Glossary tables for DHC groups
A glossary table explicitly lays out the connection between the row number of a Census API variable and the demographic meaning that it represents. For example, the single variable “H12B_010N”, might reports the number of rented households that are headed by a Black, non-Hispanic, householder. That captures information about race, ethnicity, home ownership, and number of households. A glossary that explains group H12B would therefore need at least 4 columns.
This report documents the process that I will follow to create a glossary table for each group in the DHC.
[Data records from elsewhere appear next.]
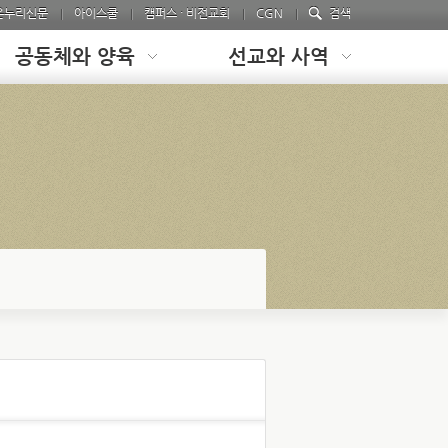
온누리신문
아이스쿨
캠퍼스 · 비전교회
CGN
검색
공동체와 양육
선교와 사역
Characteristics of each group
The glossary for each group will need enough columns to represent all of the detail that is captured by its rows. The first step for glossing a group is to count how many columns appear in its variables’ lists of details.
DHC_VARIABLES |>
dplyr::summarize(
`Columns Present` = .data$Details |>
purrr::map_int(length) |>
max(),
.by = "Group"
) |>
dplyr::count(
.data$`Columns Present`,
name = "Frequency"
) |>
knitr::kable(
caption = "How many detail columns are needed by DHC groups."
)
Columns Present | Frequency |
---|---|
2 | 46 |
3 | 112 |
4 | 45 |
5 | 43 |
6 | 3 |
Most of the groups will need three or fewer columns to capture their details, but many will need more. Three different tables will need six columns! We’ll use those as examples as we proceed.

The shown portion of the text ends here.